Tree LAESA (TLAESA) is based on the LAESA which reduces its
average time complexity to sublinear. The TLAESA algorithm consists of two
parts: (1) preprocessing and (2) search. In the preprocessing algorithm, two
structures are built: a binary search tree storing all prototypes and a table of
distances. The search algorithm is essentially a traversal of the binary tree
where the table of distances is used in order to avoid the exploration of some branches
of the tree.

Reference: L.
Mico, J. Oncina, and R. C. Carrasco, “A fast branch & bound nearest
neighbour classifier in metric spaces,” Pattern Recog. Lett., vol. 17, no. 7,
pp. 731–739, 1996.

 

BAESA

 

Approximating
k-LAESA
(Ak-LAESA) is a fast classifier for general metric
spaces (no vector space required) based on the LAESA algorithm The aim is to
achieve classification rates similar to those of a k-NN classifier, using k
neighbours that may not be the k-NNs and preserving the main properties of
LAESA (distance computations and time and space complexities). It obtains error
rates very close to those of a k-NN classifier, while calculating a much lower
number of distances (the number of distances of the Ak-LAESA algorithm is
exactly the same that the computed by the LAESA algorithm).

Reference: A
modification of the LAESA algorithm for approximated k-NN classification,
Pattern Recognition Letters, Vol. 24, Issue: 1-3, January 2003,
Pages: 47-53

 

Fixed
Queries Trees
(FQ Trees) are an evolution where the same pivot
is used for all the nodes of the same level of the tree. In this case the pivot
does not need to belong to the subtree. The main goal of this structure is to
minimize the number of element comparisons, as opposed to other data structure
operations (such as tree traversal). This is especially important in
applications where computing distances between two elements is a much more
expensive operation than, say following pointers. This tree structure differs
from other tree structures where the keys on each level of the tree are all the
same, so we have just one key per level. In other words, which comparisons we
make does not depend on the results of previous comparisons up the tree. Thus
the name fixed-queries tree or FQ-tree.  A major strength of FQ-trees is that the data
structure and the search algorithms are independent of the distance function,
as long as it satisfies the triangle inequality.

Reference: R.
Baeza-Yates, W. Cunto, U. Manber, and S. Wu. Proximity matching using fixed-queries
trees. In Proc. CPM’94, LNCS 807, pages 198–212, 1994.

 

Fixed
Height fq-tree
(fhq-tree) A variant called FQ Tree where all the
leaves are at the same depth h, regardless of the bucket size

Reference:
Ricardo Baeza-Yates Gonzalo Navarro “Fast
approximate string matching in a dictionary” Published in: String
Processing and Information Retrieval: A South American Symposium, 1998.
Proceedings IEEE

 

Fixed
Queries Array (FQA), has two interesting properties. First, it is the first data
structure which is able to achieve a sub linear (in the database size) number
of side computations without using any extra space. Second, it is able to trade
number of pivots k for their precision, so as to optimize the usage of the
available space. FQA
are based in a common idea: k pivots are selected and each object is mapped to
k coordinates which are its distances to the pivots. Later, the query q is also
mapped and if it differs from an object in more than r along some coordinate
then the element is filtered out by the triangle inequality. That is, if for
some pivot pi and some element v of the set it holds |d(q,
pi) ? d(v, pi)| > r, then we
know that d(q, v) > r without need to evaluate d(v, q). The elements that
cannot be filtered out using this rule are directly compared.

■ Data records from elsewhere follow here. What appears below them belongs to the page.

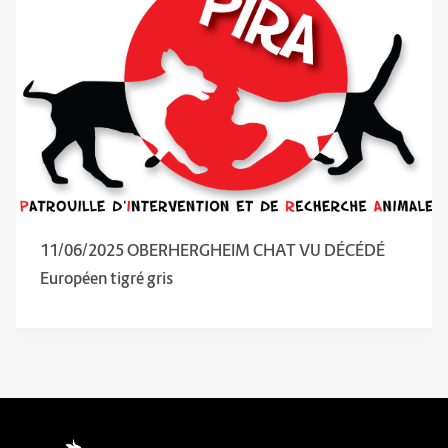
11/06/2025 OBERHERGHEIM CHAT VU DÉCÉDÉ
Européen tigré gris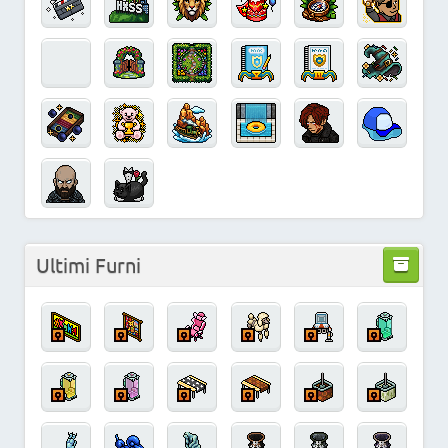
Ultimi Furni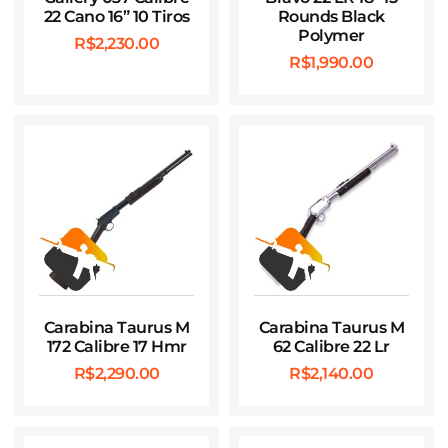
22 Cano 16” 10 Tiros
Rounds Black
Polymer
R$
2,230.00
R$
1,990.00
Carabina Taurus M
Carabina Taurus M
172 Calibre 17 Hmr
62 Calibre 22 Lr
R$
2,290.00
R$
2,140.00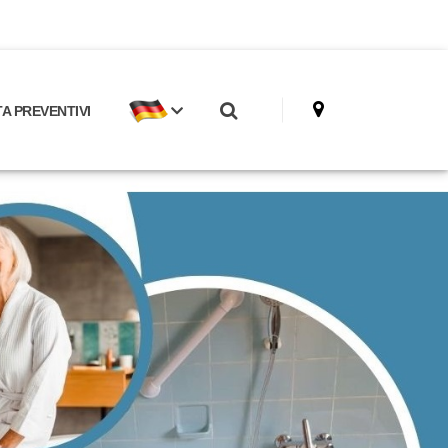
 PREVENTIVI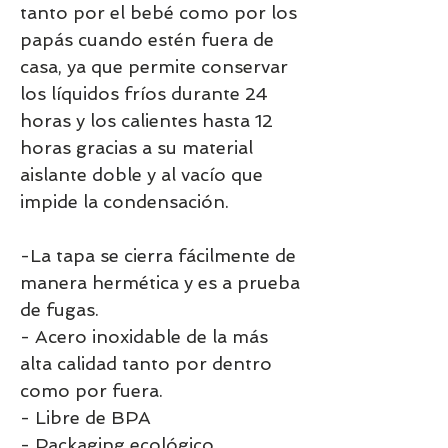
tanto por el bebé como por los
papás cuando estén fuera de
casa, ya que permite conservar
los líquidos fríos durante 24
horas y los calientes hasta 12
horas gracias a su material
aislante doble y al vacío que
impide la condensación.
-La tapa se cierra fácilmente de
manera hermética y es a prueba
de fugas.
- Acero inoxidable de la más
alta calidad tanto por dentro
como por fuera.
- Libre de BPA
- Packaging ecológico.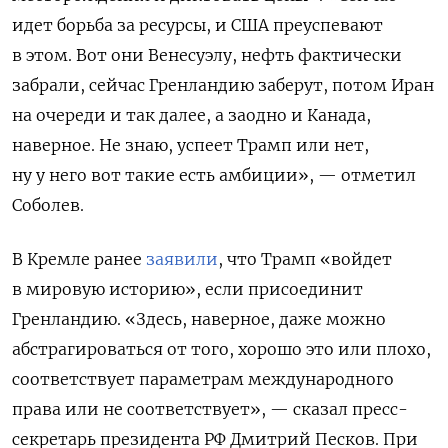
идет борьба за ресурсы, и США преуспевают
в этом. Вот они Венесуэлу, нефть фактически
забрали, сейчас Гренландию заберут, потом Иран
на очереди и так далее, а заодно и Канада,
наверное. Не знаю, успеет Трамп или нет,
ну у него вот такие есть амбиции», — отметил
Соболев.
В Кремле ранее
заявили
, что Трамп «войдет
в мировую историю», если присоединит
Гренландию.
«Здесь, наверное, даже можно
абстрагироваться от того, хорошо это или плохо,
соответствует параметрам международного
права или не соответствует», — сказал пресс-
секретарь президента РФ Дмитрий Песков. При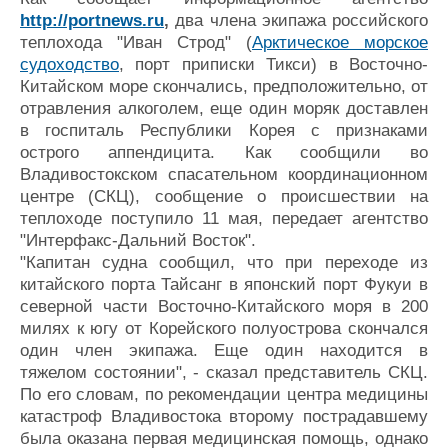
Журнал
http://portnews.ru
,
два члена экипажа российского
Реклама
теплохода "Иван Строд" (
Арктическое морское
судоходство
, порт приписки Тикси) в Восточно-
Китайском море скончались, предположительно, от
Конференции
Флот
отравления алкоголем, еще один моряк доставлен
Выставки и семинары
Галерея флота
в госпиталь Республики Корея с признаками
Личности
Форум
острого аппендицита. Как сообщили во
Владивостокском спасательном координационном
Словарь
Отзывы
центре (СКЦ), сообщение о происшествии на
Все службы
теплоходе поступило 11 мая, передает агентство
"Интерфакс-Дальний Восток".
"Капитан судна сообщил, что при переходе из
китайского порта Тайсанг в японский порт Фукуи в
северной части Восточно-Китайского моря в 200
милях к югу от Корейского полуострова скончался
один член экипажа. Еще один находится в
тяжелом состоянии", - сказал представитель СКЦ.
По его словам, по рекомендации центра медицины
катастроф Владивостока второму пострадавшему
была оказана первая медицинская помощь, однако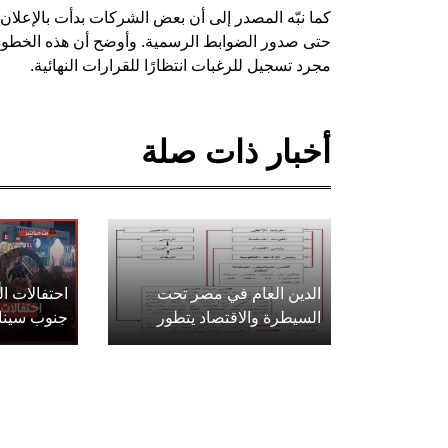
كما نبّه المصدر إلى أن بعض الشركات بدأت بالإعلان
حتى صدور الضوابط الرسمية. وأوضح أن هذه الخطوة 
مجرد تسجيل للرغبات انتظارًا للقرارات النهائية.
أخبار ذات صلة
الدين العام في مصر تحت
احتفالات 
السيطرة والاقتصاد يتطور
جنوب سينا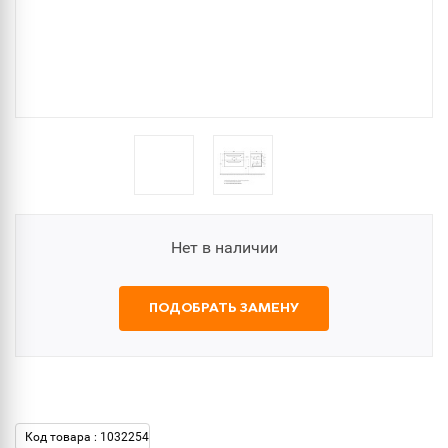
Нет в наличии
ПОДОБРАТЬ ЗАМЕНУ
Код товара : 1032254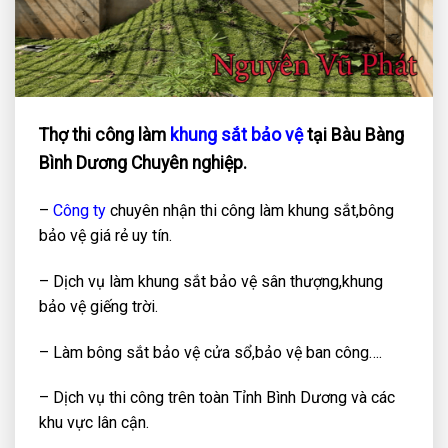
Thợ thi công làm
khung sắt bảo vệ
tại Bàu Bàng
Bình Dương Chuyên nghiệp.
–
Công ty
chuyên nhận thi công làm khung sắt,bông
bảo vệ giá rẻ uy tín.
– Dịch vụ làm khung sắt bảo vệ sân thượng,khung
bảo vệ giếng trời.
– Làm bông sắt bảo vệ cửa sổ,bảo vệ ban công….
– Dịch vụ thi công trên toàn Tỉnh Bình Dương và các
khu vực lân cận.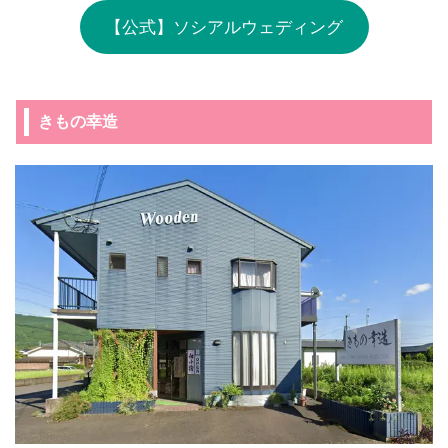
【公式】ソシアルウェディング
きもの幸造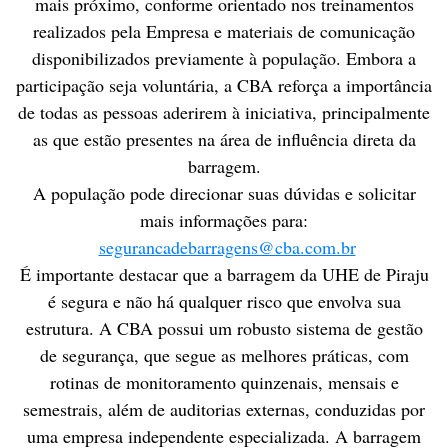
mais próximo, conforme orientado nos treinamentos
realizados pela Empresa e materiais de comunicação
disponibilizados previamente à população. Embora a
participação seja voluntária, a CBA reforça a importância
de todas as pessoas aderirem à iniciativa, principalmente
as que estão presentes na área de influência direta da
barragem.
A população pode direcionar suas dúvidas e solicitar
mais informações para:
segurancadebarragens@cba.com.br
É importante destacar que a barragem da UHE de Piraju
é segura e não há qualquer risco que envolva sua
estrutura. A CBA possui um robusto sistema de gestão
de segurança, que segue as melhores práticas, com
rotinas de monitoramento quinzenais, mensais e
semestrais, além de auditorias externas, conduzidas por
uma empresa independente especializada. A barragem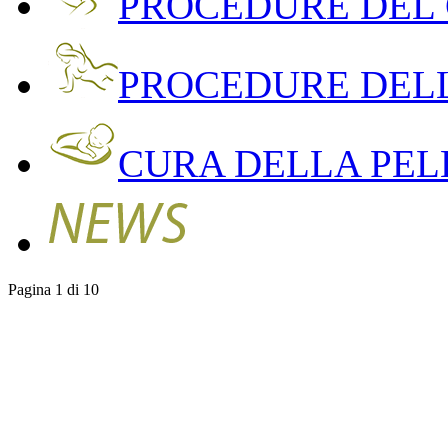
PROCEDURE DEL
PROCEDURE DEL
CURA DELLA PEL
Pagina 1 di 10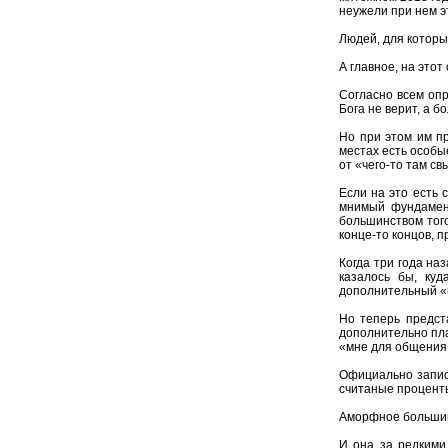
неужели при нем э
Людей, для которы
А главное, на это
Согласно всем оп
Бога не верит, а б
Но при этом им пр
местах есть особы
от «чего-то там с
Если на это есть 
мнимый фундамент
большинством тог
конце-то концов, 
Когда три года на
казалось бы, куд
дополнительный «
Но теперь предст
дополнительно пла
«мне для общения 
Официально записа
считаные проценты
Аморфное большинс
И она за редкими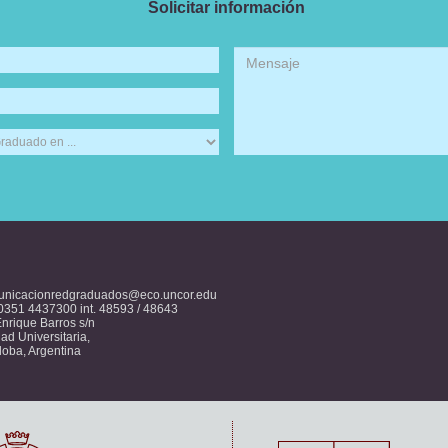
Solicitar información
unicacionredgraduados@eco.uncor.edu
 0351 4437300 int. 48593 / 48643
Enrique Barros s/n
ad Universitaria,
oba, Argentina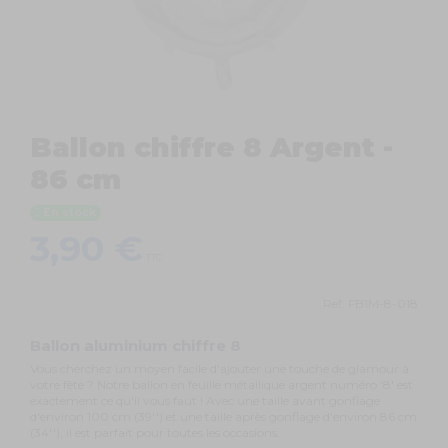
Ballon chiffre 8 Argent -
86 cm
En stock
3,90 €
TTC
Ref.
FB1M-8-018
Ballon aluminium chiffre 8
Vous cherchez un moyen facile d'ajouter une touche de glamour à
votre fête ? Notre ballon en feuille métallique argent numéro '8' est
exactement ce qu'il vous faut ! Avec une taille avant gonflage
d'environ 100 cm (39'') et une taille après gonflage d'environ 86 cm
(34''), il est parfait pour toutes les occasions.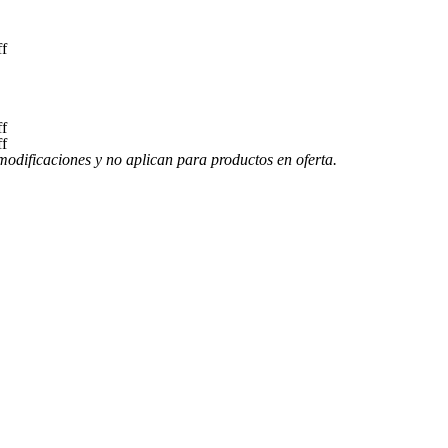
f
f
f
modificaciones y no aplican para productos en oferta.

Reference: E. Ch´avez, J.L. Marroquin, and G.
Navarro. Fixed queries array: A fast and economical data structure for
proximity searching. Multimedia Tools and Applications (MTAP), 14(2):113–135,
2001.

 

Sparse Spatial
Selection (SSS),
a new pivot-based technique. The main characteristic of this method is that it
guarantees a good pivot selection more efficiently. In addition, SSS adapts
itself to the dimensionality of the metric space we are working with, without
being necessary to specify in advance the number of pivots to use. Furthermore,
SSS is dynamic, that is, it is capable to support object insertions in the
database efficiently, it can work with both continuous and discrete distance
functions, and it is suitable for secondary memory storage.

The main
contribution of the SSS is the use of a new pivot selection strategy which
generates a comparatively small number of good-quality pivots.
The main contribution of SSS is the generating a number of pivots that depends
on the intrinsic dimensionality of the space (something interesting from both
the theoretical and practical points of view.

SSS
can be extended to deal with more complex metric spaces where the distances
among subsets of objects depend on specific dimensions that are not relevant
for other set of objects. That is, in some applications areas, objects can be
grouped in different clusters with different associated metric spaces, all of
them nested into the general metric space that explains the distances among
clusters. To deal with these complex spaces we propose the extension of SSS
becoming Sparse Spatial Selection for Nested Metric Spaces (SSSNMS)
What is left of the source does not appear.